Agreed, we’ve had enough 2001s. But we have no 2000 at hand, let’s jump to 1999…

Bowmore 14 yo 1999 (54.5%, Exclusive Malts, bourbon, 347 bottles)

Bowmore 14 yo 1999 (54.5%, Exclusive Malts, bourbon, 347 bottles) Three stars and a half Colour: pale gold. Nose: this one’s really more austere, almost closed, with only a little lemon zest, broken branches, maybe green olives in brine… Water should wake it up! With water: it’s rather the barley that comes out, barnyard, kiln, porridge… So let’s call it ‘a shy young Bowmore’. Mouth: not sleeping at all on the palate, and it’s rather a fruity one, ridden with lemons, oranges, tangerines, touches of passion fruits… All that on a bed of seaweed and, once again, an obvious minerality, around limestone. But yeah, it’s rather a fruity one. With water: fruit syrup with drops of brine and smoked water. Rather mild globally, civilised, gentle. The opposite of the 2003 by Cadenhead we had yesterday. Finish: still pretty long, a little leafy and herbal. The fruits have left. The aftertaste is more coastal and grassy. Comments: very good ‘of course’, but I found this baby rather less ‘obvious’ than most others. High quality anyway. SGP:555 - 83 points.
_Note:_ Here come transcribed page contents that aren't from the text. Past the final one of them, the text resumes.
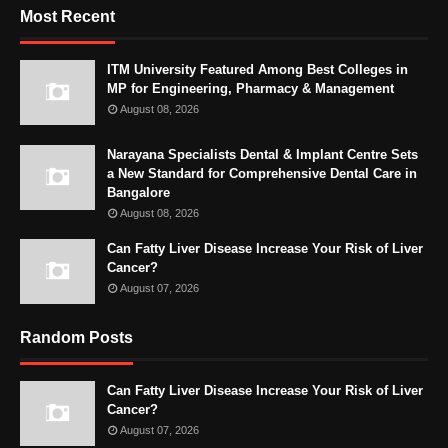
Most Recent
ITM University Featured Among Best Colleges in
MP for Engineering, Pharmacy & Management
August 08, 2026
Narayana Specialists Dental & Implant Centre Sets
a New Standard for Comprehensive Dental Care in
Bangalore
August 08, 2026
Can Fatty Liver Disease Increase Your Risk of Liver
Cancer?
August 07, 2026
Random Posts
Can Fatty Liver Disease Increase Your Risk of Liver
Cancer?
August 07, 2026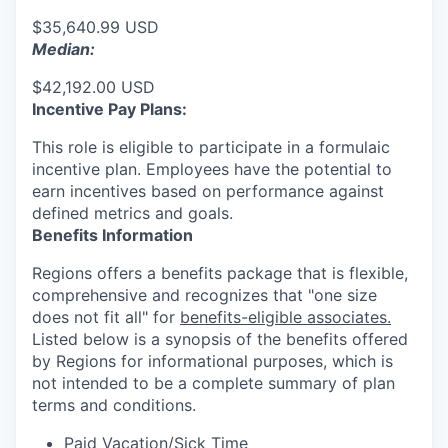
$35,640.99 USD
Median:
$42,192.00 USD
Incentive Pay Plans:
This role is eligible to participate in a formulaic
incentive plan. Employees have the potential to
earn incentives based on performance against
defined metrics and goals.
Benefits Information
Regions offers a benefits package that is flexible,
comprehensive and recognizes that "one size
does not fit all" for
benefits-eligible associates.
Listed below is a synopsis of the benefits offered
by Regions for informational purposes, which is
not intended to be a complete summary of plan
terms and conditions.
Paid Vacation/Sick Time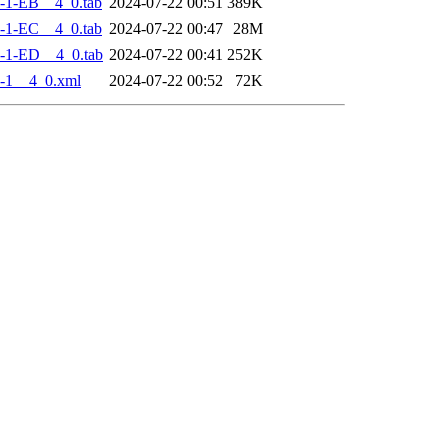
-1-EB__4_0.tab
2024-07-22 00:51
389K
-1-EC__4_0.tab
2024-07-22 00:47
28M
-1-ED__4_0.tab
2024-07-22 00:41
252K
-1__4_0.xml
2024-07-22 00:52
72K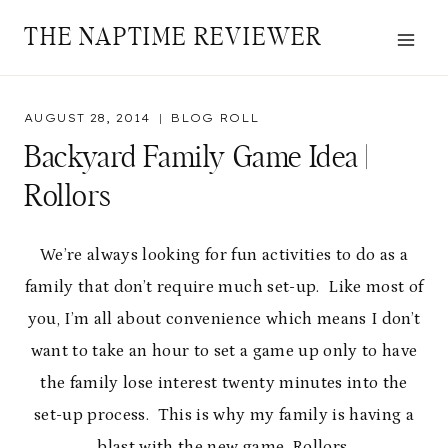
Skip
THE NAPTIME REVIEWER
to
content
AUGUST 28, 2014
BLOG ROLL
Backyard Family Game Idea |
Rollors
We’re always looking for fun activities to do as a
family that don’t require much set-up. Like most of
you, I’m all about convenience which means I don’t
want to take an hour to set a game up only to have
the family lose interest twenty minutes into the
set-up process. This is why my family is having a
blast with the new game, Rollors.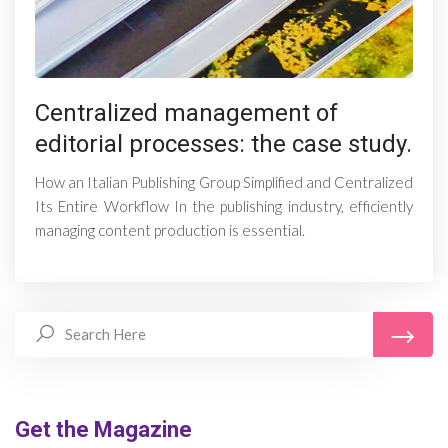
Centralized management of
editorial processes: the case study.
How an Italian Publishing Group Simplified and Centralized
Its Entire Workflow In the publishing industry, efficiently
managing content production is essential.
Get the Magazine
Let’s try another 1999 just to be sure…

Bowmore 15 yo 1999/2014 (56.4%, The Single Malts of Scotland, bourbon, cask #800215, 266 bottles)

Bowmore 15 yo 1999/2014 (56.4%, The Single Malts of Scotland, bourbon, cask #800215, 266 bottles) Four stars Colour: straw. Nose: a little bizarre, as if some tropical fruits (especially bananas) were trapped somewhere… There are interesting echoes of 1966-1968, if you see what I mean, also plenty of fruit peelings, and a very moderate ‘modern’ Bowmoreness (coastal, mineral, lemony). What’s the trick? With water: water! Seriously, it reeks of seawater blended with tinned peaches and barley water. Loses me a bit, are we sure about the vintage, London?  Mouth (neat): gentle fruits indeed, from mangos to passion fruits. As if the wizards in London had blended it with some 1976 Tomatin or Benriach. A very discreet touch of soap in the background. Oh and some seawater. With water: very gentle. Salty sweets, not-too-ripe mangos, and even bits of vanilla fudge. Finish: quite long, saltier. The smoke’s relatively minimal. Yes I wrote ‘relatively’. Comments: I’d call it a mindboggling young Bowmore. To be poured blind to your friends. SGP:655 - 85 points.

Let’s not overextend our forces, time to call this a session. We’ll have more tomorrow. In fact, we may have Bowmores all week…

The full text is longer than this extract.